> Prompt
Using the material below, print the line that contains "를 확인할 때는 현재 필요한 내용이 무엇인", the line that contains "WA3880, 1 perche", and every line in between, exactly and nothing else.

> Given records
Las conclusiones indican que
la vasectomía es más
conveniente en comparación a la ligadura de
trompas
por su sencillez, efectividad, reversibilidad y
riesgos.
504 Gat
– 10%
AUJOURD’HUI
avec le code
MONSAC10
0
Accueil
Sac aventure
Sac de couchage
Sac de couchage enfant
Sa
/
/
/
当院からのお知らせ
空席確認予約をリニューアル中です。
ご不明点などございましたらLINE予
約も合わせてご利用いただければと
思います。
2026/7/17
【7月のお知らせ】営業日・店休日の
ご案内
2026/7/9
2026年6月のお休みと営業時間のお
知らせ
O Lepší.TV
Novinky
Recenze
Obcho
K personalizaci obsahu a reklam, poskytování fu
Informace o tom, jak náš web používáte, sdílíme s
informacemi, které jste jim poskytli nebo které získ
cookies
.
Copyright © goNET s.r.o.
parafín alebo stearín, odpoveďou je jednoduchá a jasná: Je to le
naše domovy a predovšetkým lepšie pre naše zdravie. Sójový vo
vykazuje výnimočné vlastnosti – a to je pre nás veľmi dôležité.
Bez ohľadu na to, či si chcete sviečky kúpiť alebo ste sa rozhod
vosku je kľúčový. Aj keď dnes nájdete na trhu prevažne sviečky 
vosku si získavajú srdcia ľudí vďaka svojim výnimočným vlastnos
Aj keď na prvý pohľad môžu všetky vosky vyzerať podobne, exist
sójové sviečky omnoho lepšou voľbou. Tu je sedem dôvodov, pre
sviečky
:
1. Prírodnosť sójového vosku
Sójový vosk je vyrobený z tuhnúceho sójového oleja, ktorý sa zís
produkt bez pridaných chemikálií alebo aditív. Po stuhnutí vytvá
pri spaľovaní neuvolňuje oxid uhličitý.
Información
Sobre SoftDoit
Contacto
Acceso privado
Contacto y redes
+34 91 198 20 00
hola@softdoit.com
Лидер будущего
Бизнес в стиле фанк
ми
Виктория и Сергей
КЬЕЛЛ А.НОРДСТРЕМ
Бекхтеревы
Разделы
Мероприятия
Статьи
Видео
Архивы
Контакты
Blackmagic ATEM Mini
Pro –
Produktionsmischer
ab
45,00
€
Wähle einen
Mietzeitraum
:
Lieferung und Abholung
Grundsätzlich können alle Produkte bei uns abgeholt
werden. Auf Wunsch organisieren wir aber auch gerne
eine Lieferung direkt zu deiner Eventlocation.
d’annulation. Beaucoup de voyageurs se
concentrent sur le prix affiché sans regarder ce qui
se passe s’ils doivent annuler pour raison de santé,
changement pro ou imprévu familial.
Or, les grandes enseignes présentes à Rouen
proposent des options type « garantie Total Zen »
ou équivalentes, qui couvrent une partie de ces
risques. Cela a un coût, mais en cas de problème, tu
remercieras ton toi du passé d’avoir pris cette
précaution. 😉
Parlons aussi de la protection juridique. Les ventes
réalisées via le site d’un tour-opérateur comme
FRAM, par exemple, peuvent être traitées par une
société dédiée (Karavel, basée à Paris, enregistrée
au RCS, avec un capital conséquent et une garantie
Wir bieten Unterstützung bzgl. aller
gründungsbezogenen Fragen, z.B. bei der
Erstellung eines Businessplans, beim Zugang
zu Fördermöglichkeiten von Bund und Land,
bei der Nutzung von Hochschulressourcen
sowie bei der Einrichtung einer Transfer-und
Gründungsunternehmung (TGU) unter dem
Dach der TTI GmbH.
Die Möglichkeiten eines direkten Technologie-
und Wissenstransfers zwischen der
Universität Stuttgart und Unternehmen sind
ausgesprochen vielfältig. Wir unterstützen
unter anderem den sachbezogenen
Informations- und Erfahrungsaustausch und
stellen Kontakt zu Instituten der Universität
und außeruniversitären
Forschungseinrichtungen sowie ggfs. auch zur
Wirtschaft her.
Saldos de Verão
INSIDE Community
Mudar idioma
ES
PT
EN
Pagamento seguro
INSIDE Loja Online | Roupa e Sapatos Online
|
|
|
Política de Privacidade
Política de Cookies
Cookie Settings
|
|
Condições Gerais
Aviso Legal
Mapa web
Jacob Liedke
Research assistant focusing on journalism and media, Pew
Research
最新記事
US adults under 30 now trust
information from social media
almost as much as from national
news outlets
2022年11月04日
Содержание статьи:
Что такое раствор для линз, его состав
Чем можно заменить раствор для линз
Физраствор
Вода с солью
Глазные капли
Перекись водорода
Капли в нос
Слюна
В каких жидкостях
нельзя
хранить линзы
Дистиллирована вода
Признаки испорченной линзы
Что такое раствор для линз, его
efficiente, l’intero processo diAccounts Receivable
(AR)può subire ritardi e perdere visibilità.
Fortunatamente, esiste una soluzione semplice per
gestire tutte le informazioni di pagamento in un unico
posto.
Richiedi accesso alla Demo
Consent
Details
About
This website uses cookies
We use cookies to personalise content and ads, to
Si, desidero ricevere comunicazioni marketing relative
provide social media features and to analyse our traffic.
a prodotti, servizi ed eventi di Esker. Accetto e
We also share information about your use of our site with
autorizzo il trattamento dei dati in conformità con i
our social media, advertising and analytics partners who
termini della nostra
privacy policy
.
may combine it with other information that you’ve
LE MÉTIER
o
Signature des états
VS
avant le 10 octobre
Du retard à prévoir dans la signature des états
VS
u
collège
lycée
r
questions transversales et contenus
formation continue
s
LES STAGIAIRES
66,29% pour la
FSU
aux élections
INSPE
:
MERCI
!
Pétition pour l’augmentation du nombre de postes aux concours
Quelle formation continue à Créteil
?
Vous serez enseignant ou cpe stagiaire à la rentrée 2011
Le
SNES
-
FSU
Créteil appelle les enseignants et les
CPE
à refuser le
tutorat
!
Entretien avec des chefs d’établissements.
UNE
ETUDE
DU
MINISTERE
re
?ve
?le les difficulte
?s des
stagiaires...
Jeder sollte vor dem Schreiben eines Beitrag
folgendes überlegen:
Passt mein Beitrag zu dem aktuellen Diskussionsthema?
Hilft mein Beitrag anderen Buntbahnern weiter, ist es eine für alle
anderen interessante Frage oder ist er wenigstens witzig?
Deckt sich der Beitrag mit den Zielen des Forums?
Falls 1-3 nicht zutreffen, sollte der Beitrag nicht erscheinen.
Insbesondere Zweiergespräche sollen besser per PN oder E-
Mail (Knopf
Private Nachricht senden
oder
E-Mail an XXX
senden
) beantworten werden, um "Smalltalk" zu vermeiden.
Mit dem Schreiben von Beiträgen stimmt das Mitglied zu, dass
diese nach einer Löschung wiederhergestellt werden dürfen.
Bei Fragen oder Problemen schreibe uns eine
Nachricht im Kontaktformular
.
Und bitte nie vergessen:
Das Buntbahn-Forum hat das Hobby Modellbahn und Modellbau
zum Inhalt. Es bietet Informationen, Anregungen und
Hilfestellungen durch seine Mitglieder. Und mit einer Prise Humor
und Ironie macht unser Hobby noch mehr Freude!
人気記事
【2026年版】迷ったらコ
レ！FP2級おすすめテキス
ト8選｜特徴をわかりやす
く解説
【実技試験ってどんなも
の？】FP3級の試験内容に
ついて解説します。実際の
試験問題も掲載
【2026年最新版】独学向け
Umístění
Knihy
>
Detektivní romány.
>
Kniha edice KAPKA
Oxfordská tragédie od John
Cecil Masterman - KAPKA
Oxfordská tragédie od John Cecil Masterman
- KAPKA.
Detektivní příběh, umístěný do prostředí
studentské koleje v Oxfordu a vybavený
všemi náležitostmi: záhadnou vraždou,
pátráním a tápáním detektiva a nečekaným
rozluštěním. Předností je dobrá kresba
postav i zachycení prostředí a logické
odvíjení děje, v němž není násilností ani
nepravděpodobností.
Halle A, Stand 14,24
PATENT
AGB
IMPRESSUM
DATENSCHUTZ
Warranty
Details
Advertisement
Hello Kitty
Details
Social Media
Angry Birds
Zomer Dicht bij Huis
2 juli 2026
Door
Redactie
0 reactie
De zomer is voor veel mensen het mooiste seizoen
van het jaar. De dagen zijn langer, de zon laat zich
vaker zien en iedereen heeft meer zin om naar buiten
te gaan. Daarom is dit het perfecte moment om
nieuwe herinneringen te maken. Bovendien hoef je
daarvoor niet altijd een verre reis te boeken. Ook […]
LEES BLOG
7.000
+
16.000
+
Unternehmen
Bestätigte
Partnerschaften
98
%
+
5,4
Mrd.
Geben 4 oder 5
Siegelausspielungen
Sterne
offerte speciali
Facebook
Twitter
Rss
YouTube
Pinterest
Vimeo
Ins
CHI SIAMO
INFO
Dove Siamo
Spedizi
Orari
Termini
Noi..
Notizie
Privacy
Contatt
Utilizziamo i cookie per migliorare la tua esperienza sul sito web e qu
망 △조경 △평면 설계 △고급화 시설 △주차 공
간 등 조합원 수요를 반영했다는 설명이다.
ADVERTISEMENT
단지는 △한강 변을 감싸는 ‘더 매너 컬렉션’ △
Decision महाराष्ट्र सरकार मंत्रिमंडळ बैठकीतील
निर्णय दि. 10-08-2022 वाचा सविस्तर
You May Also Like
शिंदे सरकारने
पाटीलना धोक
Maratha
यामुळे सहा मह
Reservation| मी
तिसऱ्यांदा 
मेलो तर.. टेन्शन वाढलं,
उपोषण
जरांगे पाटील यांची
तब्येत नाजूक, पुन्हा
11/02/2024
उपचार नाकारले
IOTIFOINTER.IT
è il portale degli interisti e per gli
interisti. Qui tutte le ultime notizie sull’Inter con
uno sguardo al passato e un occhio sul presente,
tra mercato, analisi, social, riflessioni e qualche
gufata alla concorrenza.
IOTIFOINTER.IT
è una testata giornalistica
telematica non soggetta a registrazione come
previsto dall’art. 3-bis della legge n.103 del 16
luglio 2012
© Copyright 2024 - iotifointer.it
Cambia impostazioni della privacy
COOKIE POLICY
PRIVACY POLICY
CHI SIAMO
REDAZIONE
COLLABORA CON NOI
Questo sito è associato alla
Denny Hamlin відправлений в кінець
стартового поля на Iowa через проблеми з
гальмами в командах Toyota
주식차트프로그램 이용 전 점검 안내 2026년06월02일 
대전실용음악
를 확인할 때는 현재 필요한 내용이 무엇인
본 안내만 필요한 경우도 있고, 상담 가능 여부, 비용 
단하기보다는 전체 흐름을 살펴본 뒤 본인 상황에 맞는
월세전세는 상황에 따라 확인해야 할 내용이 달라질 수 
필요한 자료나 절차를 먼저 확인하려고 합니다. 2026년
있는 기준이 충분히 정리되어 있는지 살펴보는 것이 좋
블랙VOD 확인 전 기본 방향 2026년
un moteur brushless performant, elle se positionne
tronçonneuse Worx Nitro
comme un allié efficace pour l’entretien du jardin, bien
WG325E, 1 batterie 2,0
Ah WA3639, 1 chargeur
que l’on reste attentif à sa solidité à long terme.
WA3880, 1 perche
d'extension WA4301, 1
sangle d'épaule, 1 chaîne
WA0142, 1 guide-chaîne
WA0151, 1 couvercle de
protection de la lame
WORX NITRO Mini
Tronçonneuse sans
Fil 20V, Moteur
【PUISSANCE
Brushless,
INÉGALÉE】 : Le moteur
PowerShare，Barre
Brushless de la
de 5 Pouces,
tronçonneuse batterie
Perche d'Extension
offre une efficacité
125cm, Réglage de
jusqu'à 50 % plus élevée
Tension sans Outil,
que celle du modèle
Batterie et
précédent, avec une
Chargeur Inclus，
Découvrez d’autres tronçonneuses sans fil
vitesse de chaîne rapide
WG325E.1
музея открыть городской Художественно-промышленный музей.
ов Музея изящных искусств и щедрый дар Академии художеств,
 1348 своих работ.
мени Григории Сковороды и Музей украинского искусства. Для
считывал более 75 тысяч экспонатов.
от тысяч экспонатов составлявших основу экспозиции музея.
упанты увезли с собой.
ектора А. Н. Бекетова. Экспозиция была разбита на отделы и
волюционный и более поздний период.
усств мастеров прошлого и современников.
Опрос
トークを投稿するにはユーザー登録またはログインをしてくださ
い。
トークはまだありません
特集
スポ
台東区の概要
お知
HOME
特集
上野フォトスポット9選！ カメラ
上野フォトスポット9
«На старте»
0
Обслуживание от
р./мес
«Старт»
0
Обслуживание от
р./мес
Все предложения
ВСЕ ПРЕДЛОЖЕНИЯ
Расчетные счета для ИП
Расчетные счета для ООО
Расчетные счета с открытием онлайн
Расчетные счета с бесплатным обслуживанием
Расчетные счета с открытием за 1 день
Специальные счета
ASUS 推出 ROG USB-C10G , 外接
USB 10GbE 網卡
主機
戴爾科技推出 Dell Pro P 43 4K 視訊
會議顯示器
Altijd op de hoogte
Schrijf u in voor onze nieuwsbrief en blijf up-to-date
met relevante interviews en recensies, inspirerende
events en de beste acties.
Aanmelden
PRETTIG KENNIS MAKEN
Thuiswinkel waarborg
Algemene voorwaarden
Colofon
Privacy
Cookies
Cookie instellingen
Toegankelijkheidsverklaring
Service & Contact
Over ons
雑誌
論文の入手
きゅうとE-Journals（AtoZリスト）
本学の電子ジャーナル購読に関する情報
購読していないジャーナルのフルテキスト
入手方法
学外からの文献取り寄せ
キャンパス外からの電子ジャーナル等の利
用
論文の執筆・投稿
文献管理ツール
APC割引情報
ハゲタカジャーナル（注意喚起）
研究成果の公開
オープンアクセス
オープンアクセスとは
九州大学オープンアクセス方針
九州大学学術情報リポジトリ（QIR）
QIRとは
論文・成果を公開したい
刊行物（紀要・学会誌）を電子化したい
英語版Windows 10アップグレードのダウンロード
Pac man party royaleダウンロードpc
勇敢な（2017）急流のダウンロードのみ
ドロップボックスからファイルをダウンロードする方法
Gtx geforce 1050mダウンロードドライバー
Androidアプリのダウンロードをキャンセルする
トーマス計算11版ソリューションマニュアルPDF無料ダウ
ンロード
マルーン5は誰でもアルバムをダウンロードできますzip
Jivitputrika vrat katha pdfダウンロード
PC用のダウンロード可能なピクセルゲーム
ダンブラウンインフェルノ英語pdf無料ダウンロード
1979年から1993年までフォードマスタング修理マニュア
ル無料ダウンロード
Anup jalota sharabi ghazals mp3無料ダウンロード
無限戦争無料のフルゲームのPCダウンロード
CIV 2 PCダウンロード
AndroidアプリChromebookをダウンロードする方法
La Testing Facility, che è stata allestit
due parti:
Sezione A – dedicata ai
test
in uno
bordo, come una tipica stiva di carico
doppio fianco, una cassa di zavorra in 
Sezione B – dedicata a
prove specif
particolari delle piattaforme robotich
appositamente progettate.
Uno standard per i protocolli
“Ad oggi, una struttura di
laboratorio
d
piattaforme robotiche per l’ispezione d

> Solved exercise
를 확인할 때는 현재 필요한 내용이 무엇인
본 안내만 필요한 경우도 있고, 상담 가능 여부, 비용 
단하기보다는 전체 흐름을 살펴본 뒤 본인 상황에 맞는
월세전세는 상황에 따라 확인해야 할 내용이 달라질 수 
필요한 자료나 절차를 먼저 확인하려고 합니다. 2026년
있는 기준이 충분히 정리되어 있는지 살펴보는 것이 좋
블랙VOD 확인 전 기본 방향 2026년
un moteur brushless performant, elle se positionne
tronçonneuse Worx Nitro
comme un allié efficace pour l’entretien du jardin, bien
WG325E, 1 batterie 2,0
Ah WA3639, 1 chargeur
que l’on reste attentif à sa solidité à long terme.
WA3880, 1 perche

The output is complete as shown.